Von Enke başıyla onayladı ve tütmemekte ısrar eden piposunu yeniden yakmaya çalıştı.
“Bu durumda,” dedi, “bir römorkör ile karşılaşmak en güzeli olurdu. Çünkü bu türden bir geminin sizi vurmak için ne bir katapultu olurdu ne de böyle bir yüzleşme için eğitilmiş mürettebatı. Deniz üssünde o sırada komutan ben olduğum için, üst düzey komutanla bağlantıya ben geçtim; denizaltıyı takip etmek için oraya derhâl gerekli donanıma sahip bir helikopter göndermemiz konusunda o da bana katıldı. Denizaltı olduğuna karar verdiğimiz hareket hâlindeki bir objeyle deniz radar bağlantısı sağlandı. Hayatımda ilk kez, tatbikat dışı bir durum için ateş açma emri verdim. Helikopter denizaltını uyarmak için bir su altı bombası ateşledi.
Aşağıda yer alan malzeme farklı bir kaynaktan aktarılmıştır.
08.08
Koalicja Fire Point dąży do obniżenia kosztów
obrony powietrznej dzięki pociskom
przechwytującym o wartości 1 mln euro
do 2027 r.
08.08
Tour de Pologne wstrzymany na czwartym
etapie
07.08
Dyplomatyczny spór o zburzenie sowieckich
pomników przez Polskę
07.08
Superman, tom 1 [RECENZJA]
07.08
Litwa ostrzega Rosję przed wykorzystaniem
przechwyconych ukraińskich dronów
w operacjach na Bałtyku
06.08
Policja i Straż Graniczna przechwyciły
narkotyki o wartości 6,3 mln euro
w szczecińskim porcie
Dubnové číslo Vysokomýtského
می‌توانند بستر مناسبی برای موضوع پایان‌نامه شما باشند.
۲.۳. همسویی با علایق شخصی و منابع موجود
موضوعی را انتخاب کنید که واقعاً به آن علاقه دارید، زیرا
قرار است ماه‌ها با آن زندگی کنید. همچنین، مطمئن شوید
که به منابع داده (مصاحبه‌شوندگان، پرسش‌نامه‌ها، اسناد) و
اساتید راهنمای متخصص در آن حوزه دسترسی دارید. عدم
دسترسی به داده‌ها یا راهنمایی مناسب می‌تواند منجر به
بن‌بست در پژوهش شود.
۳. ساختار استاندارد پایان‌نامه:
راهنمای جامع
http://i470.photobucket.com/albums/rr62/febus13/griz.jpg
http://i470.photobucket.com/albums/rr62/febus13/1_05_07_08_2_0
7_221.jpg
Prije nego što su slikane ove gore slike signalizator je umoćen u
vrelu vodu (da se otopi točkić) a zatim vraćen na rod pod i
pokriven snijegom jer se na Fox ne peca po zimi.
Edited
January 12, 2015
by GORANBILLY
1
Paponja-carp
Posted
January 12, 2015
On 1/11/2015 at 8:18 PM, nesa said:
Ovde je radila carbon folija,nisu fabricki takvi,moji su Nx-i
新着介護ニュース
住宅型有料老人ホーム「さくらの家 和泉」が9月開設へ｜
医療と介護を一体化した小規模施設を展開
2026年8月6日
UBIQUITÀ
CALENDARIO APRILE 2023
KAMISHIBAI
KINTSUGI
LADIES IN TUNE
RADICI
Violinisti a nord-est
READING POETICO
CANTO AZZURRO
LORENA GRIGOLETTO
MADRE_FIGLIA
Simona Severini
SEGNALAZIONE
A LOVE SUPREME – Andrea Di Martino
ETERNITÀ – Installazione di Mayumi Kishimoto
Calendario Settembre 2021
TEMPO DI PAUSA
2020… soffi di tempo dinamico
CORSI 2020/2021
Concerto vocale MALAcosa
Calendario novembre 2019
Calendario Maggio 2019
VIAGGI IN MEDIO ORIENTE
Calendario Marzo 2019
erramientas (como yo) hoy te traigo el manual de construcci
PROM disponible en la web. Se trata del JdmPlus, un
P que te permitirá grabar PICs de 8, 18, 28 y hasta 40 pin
Ardından denizaltı ortadan kayboldu ve biz de bağlantıyı kaybettik.”
“Nasıl birdenbire ortadan kaybolabilir?”
“Denizaltıların kendilerini görünmez yapmak için çeşitli yolları vardır. Saklanmak için denizaltı hendeklerine inebilir, deniz dibindeki dik yamaçlara yapışık durarak kendilerini yankı iskandili ile izlemek isteyenleri atlatabilirler. Bölgeye birkaç helikopter gönderdik ama izlerini bir daha bulamadık.”
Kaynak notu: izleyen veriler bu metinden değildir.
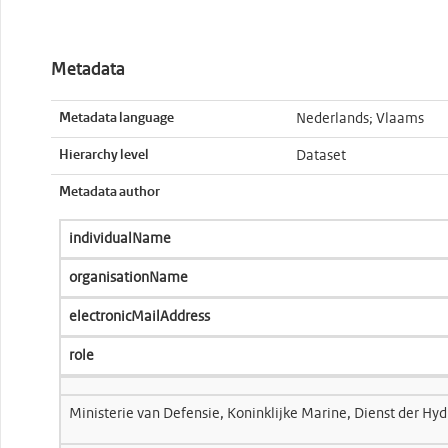
Metadata
Metadata language
Nederlands; Vlaams
Hierarchy level
Dataset
Metadata author
individualName
organisationName
electronicMailAddress
role
Ministerie van Defensie, Koninklijke Marine, Dienst der Hyd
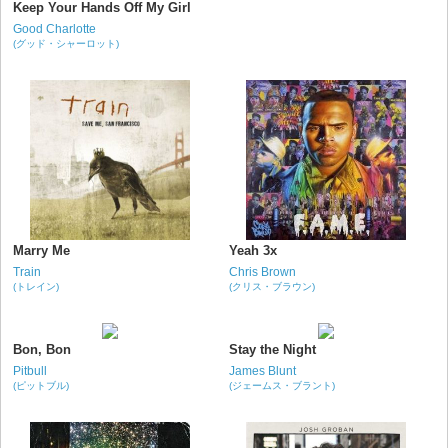
Keep Your Hands Off My Girl
Good Charlotte
(グッド・シャーロット)
Marry Me
Yeah 3x
Train
Chris Brown
(トレイン)
(クリス・ブラウン)
Bon, Bon
Stay the Night
Pitbull
James Blunt
(ピットブル)
(ジェームス・ブラント)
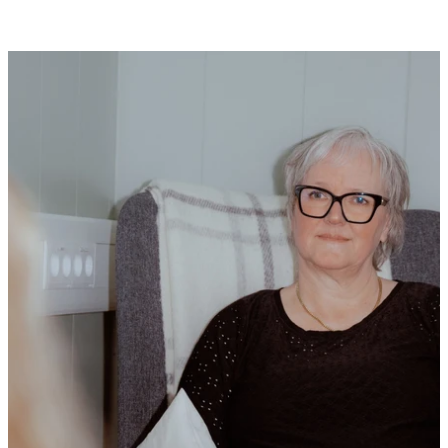
Flere aktueltsaker
Nyheter
Nye brosjyrer på arabisk og somali
Les saken
Nyheter
- Vi når i større grad yngre brukere
Les saken
Nyheter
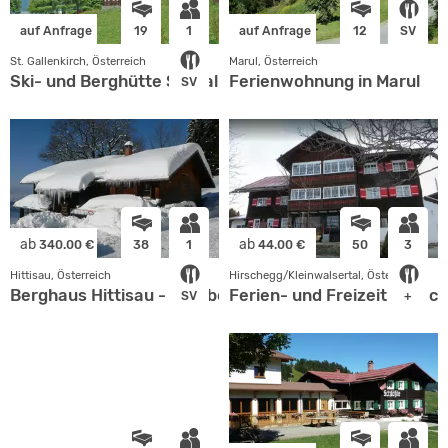
auf Anfrage
19
1
auf Anfrage
12
SV
St. Gallenkirch, Österreich
Marul, Österreich
Ski- und Berghütte St. Gallenkirch
Ferienwohnung in Marul
SV
ab
ab
340.00 €
38
1
44.00 €
50
3
Hittisau, Österreich
Hirschegg/Kleinwalsertal, Österreich
Berghaus Hittisau - TV Überlingen
Ferien- und Freizeithof Sc
SV
+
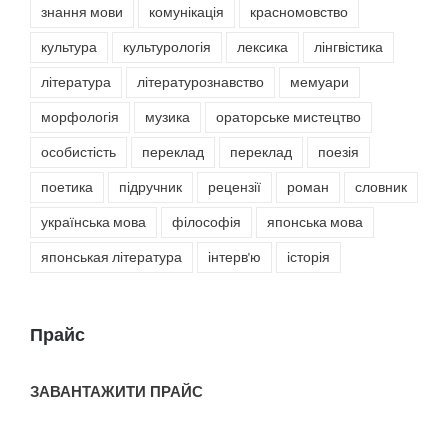
знання мови
комунікація
красномовство
культура
культурологія
лексика
лінгвістика
література
літературознавство
мемуари
морфологія
музика
ораторське мистецтво
особистість
переклад
переклад
поезія
поетика
підручник
рецензії
роман
словник
українська мова
філософія
японська мова
японськая література
інтерв'ю
історія
Прайс
ЗАВАНТАЖИТИ ПРАЙС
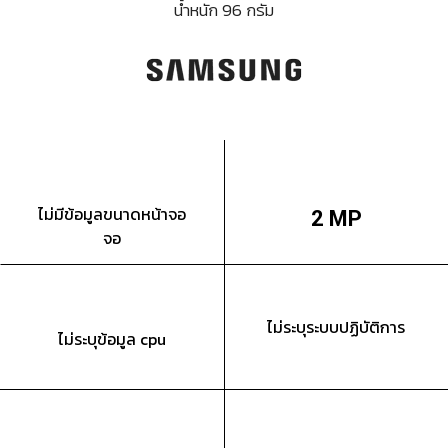
น้ำหนัก 96 กรัม
ไม่มีข้อมูลขนาดหน้าจอ
2 MP
จอ
ไม่ระบุระบบปฏิบัติการ
ไม่ระบุข้อมูล cpu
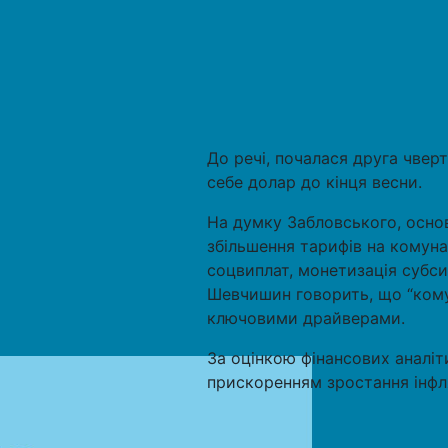
До речі, почалася друга чверт
себе долар до кінця весни.
На думку Забловського, осно
збільшення тарифів на комунал
соцвиплат, монетизація субси
Шевчишин говорить, що “кому
ключовими драйверами.
За оцінкою фінансових аналіти
прискоренням зростання інфляц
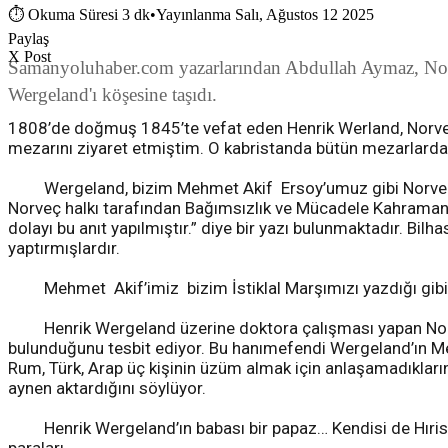
⏱
Okuma Süresi 3 dk
•
Yayınlanma Salı, Ağustos 12 2025
Paylaş
X Post
Samanyoluhaber.com yazarlarından Abdullah Aymaz, Norve
Wergeland'ı köşesine taşıdı.
1808’de doğmuş 1845’te vefat eden Henrik Werland, Norveç’in
mezarını ziyaret etmiştim. O kabristanda bütün mezarlarda
Wergeland, bizim Mehmet Akif Ersoy’umuz gibi Norveç’te d
Norveç halkı tarafından Bağımsızlık ve Mücadele Kahramanı o
dolayı bu anıt yapılmıştır.” diye bir yazı bulunmaktadır. Bi
yaptırmışlardır.
Mehmet Akif’imiz bizim İstiklal Marşımızı yazdığı gibi H
Henrik Wergeland üzerine doktora çalışması yapan Norveçl
bulunduğunu tesbit ediyor. Bu hanımefendi Wergeland’ın Mevl
Rum, Türk, Arap üç kişinin üzüm almak için anlaşamadıklarını, 
aynen aktardığını söylüyor.
Henrik Wergeland’ın babası bir papaz… Kendisi de Hıristiya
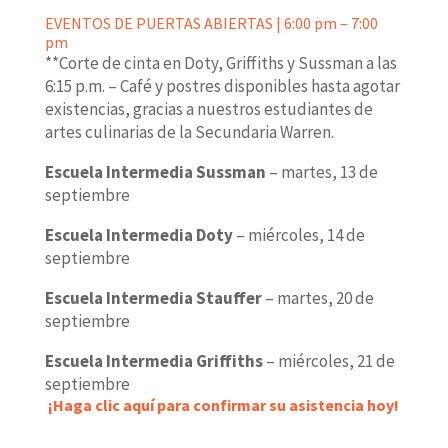
EVENTOS DE PUERTAS ABIERTAS | 6:00 pm – 7:00
pm
**Corte de cinta en Doty, Griffiths y Sussman a las
6:15 p.m. – Café y postres disponibles hasta agotar
existencias, gracias a nuestros estudiantes de
artes culinarias de la Secundaria Warren.
Escuela Intermedia Sussman
– martes, 13 de
septiembre
Escuela Intermedia Doty
– miércoles, 14 de
septiembre
Escuela Intermedia Stauffer
– martes, 20 de
septiembre
Escuela Intermedia Griffiths
– miércoles, 21 de
septiembre
¡Haga clic aquí para confirmar su asistencia hoy!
“Peki, hasar almış olamaz mıydı?”
“Bu işler o şekilde yürümez. Uluslararası kanunlara göre gönderilen ilk su altı bombası uyarı niteliğinde olmalıdır. Ancak bundan sonra denizaltını kimliğini açıklaması için su yüzüne çıkmaya mecbur edebilirsiniz.”
“Sonrasında ne oldu?”
“Bir şey olmadı. Soruşturma yapıldı; benim doğru hareket ettiğime karar verdiler. Bu olay belki de iki yıl sonra olacakların bir uvertürü niteliğindeydi, yani İsveç karasularında, özellikle de Stockholm çevresi adalar denizinde yabancı denizaltıların cirit atmaya başlamasını kastediyorum. Sanırım bundan çıkarılacak en önemli sonuç, Rusların bizim seyrüsefer deniz kanallarımıza ilgisinin son derece arttığı gerçeğini kesin olarak ortaya çıkarmış olmamızdı. Bütün bunlar hiç kimsenin aklına Berlin Duvarı’nın yıkılacağını veya Sovyetler Birliği’nin çökeceğini getirmediği bir dönemde oldu. İnsan bu ayrıntıyı kolaylıkla atlayabiliyor. Soğuk Savaş daha bitmemişti. Bu hadiseden sonra İsveç Deniz Kuvvetleri’ne ayrılan fonda büyük bir artış oldu. Ama hepsi bu kadardı.”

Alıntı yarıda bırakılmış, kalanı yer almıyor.